The Amber Spyglass  - Philip Pullman

It is hard to sustain a trilogy through three books. All too often the first book is the strongest, with a deterioration into irrelevance by the end. I really loved the first book, but I feel like this series really built to a symphonic crescendo before tapering off into the ending.

 

We begin The Amber Spyglass with Lyra being kept in an enchanted sleep by Mrs. Coulter, in a cave above a lake in her own world. Pantalaimon sleeps, ermine shaped, cuddled into her neck. Will seeks her, with the subtle knife in his possession, helped by the angels Baruch and Balthalmos. And Mary Malone flees her world, landing, finally, in a new place that we haven't seen before, where she begins to understand the nature of consciousness, and the elementary particles that are at the bottom of it. The various participants are headed for an elemental war between the Authority and the rebels, who seek to unchain humanity from the Authority and his archangel Metatron.

 

So, wow.
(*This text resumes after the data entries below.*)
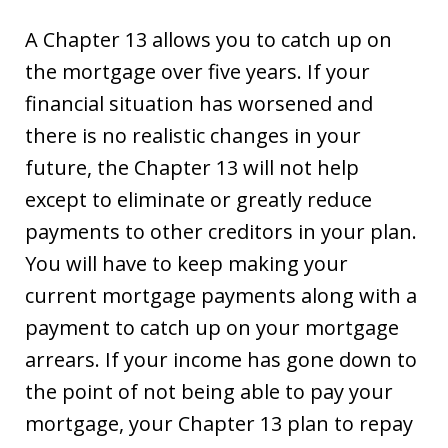
A Chapter 13 allows you to catch up on
the mortgage over five years. If your
financial situation has worsened and
there is no realistic changes in your
future, the Chapter 13 will not help
except to eliminate or greatly reduce
payments to other creditors in your plan.
You will have to keep making your
current mortgage payments along with a
payment to catch up on your mortgage
arrears. If your income has gone down to
the point of not being able to pay your
mortgage, your Chapter 13 plan to repay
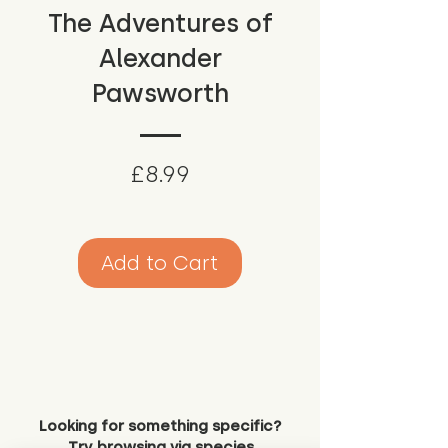
The Adventures of
Alexander
Pawsworth
Price
£8.99
Add to Cart
Looking for something specific?
Try browsing via species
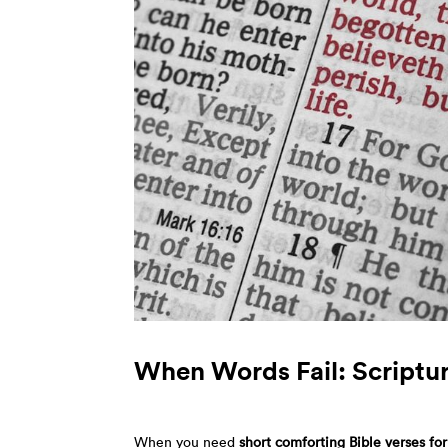
When Words Fail: Scriptur
When you need
short comforting Bible verses fo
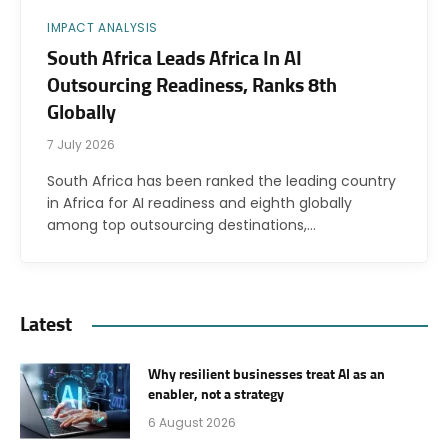
IMPACT ANALYSIS
South Africa Leads Africa In AI
Outsourcing Readiness, Ranks 8th
Globally
7 July 2026
South Africa has been ranked the leading country
in Africa for AI readiness and eighth globally
among top outsourcing destinations,…
Latest
Why resilient businesses treat AI as an
enabler, not a strategy
6 August 2026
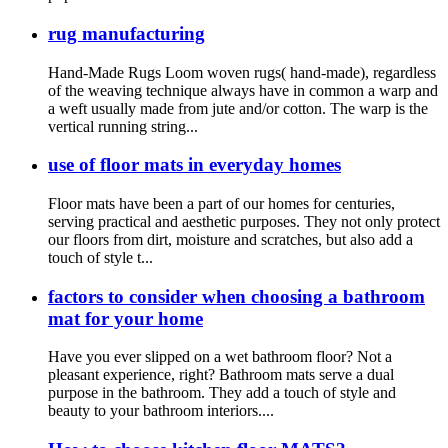
rug manufacturing
Hand-Made Rugs Loom woven rugs( hand-made), regardless
of the weaving technique always have in common a warp and
a weft usually made from jute and/or cotton. The warp is the
vertical running string...
use of floor mats in everyday homes
Floor mats have been a part of our homes for centuries,
serving practical and aesthetic purposes. They not only protect
our floors from dirt, moisture and scratches, but also add a
touch of style t...
factors to consider when choosing a bathroom
mat for your home
Have you ever slipped on a wet bathroom floor? Not a
pleasant experience, right? Bathroom mats serve a dual
purpose in the bathroom. They add a touch of style and
beauty to your bathroom interiors....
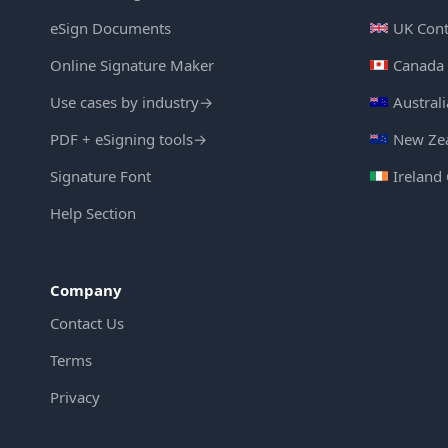
eSign Documents
UK Cont
Online Signature Maker
Canada 
Use cases by industry
→
Austral
PDF + eSigning tools
→
New Zea
Signature Font
Ireland
Help Section
Company
Contact Us
Terms
Privacy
This book has big themes - death and resurrection, the connection between sin and consciousness.

 

The two most important pieces of this book, I think, are Lyra's passage through the world of the dead, in which they confront the truth that the Authority and the Regent have been lying to everyone, making promises that they will achieve a place of joy and glory, when, in fact, "heaven" is really more of a prison camp than anything else. A place where those who have consciousness go, without their souls. And where they stay, in an endless, gray-lit world. One of the dead martyrs said:

 

"When we were alive, they told us that when we died we'd go to Heaven. And they said that Heaven was a place of joy and glory and we would spend eternity in the company of saints and angels praising the Almighty, in a state of bliss. That's what they said. And that's what led some of us to give our lives, and others to spend years in solitary prayer, while all the joy of life was going to waste around us and we never knew."

 

I think that what Pullman is trying to say in this series, as much as he is trying to say anything, is that the emphasis place by religion on the hereafter is a confidence trick. It's a way to get us to ignore truth, and the truth is that the only obligation that we have is to live consciously, and to go about the business of building what he refers to as the "Republic of Heaven" in the here and now. Because when we die, our consciousness dies with us, and

 

"[w]e'll be alive again in a thousand blades of grass, and a million leaves; we'll be falling in teh raindrops and blowing in the fresh breeze; we'll be glittering in the dew under the stars and the moon out there in the physical world, which is our true home and always was."

 

And whatever redemption we hope to gain must be done here. Now. Today.

 

This last book really focuses on the theme of Lyra and Will re-enacting the fall, with Lyra playing the part of Eve, and Will playing the part of Adam, and Mary Malone playing the part of the serpent. This is a bit obscure, but what I took away from it was that Pullman believes that it was that original "sin" that made us sentient, that gave us consciousness. Without the bite from the apple, Dust would not have coalesced, would not have become what it became.

 

And while the battle rages on, the Authority is trying to banish Dust from the world, because when Dust is gone, so is our consciousness. We will return to what we were before the fall - the adults who've had their souls eaten by the Specters. They lack will, are mere automatons, in a zombie like state. That is what The Authority proposes, essentially, for everyone. So, the fall was a gift, not a curse, and gave humanity all that came after, everything we have done and created and loved and learned.

 

I'm sure there is more that I could say, but I'm going to wrap up this post because it has gone on long enough. Even at this point, having just finished the trilogy, I am looking forward to a reread. This is one of those series that will mean different things every single time I read it.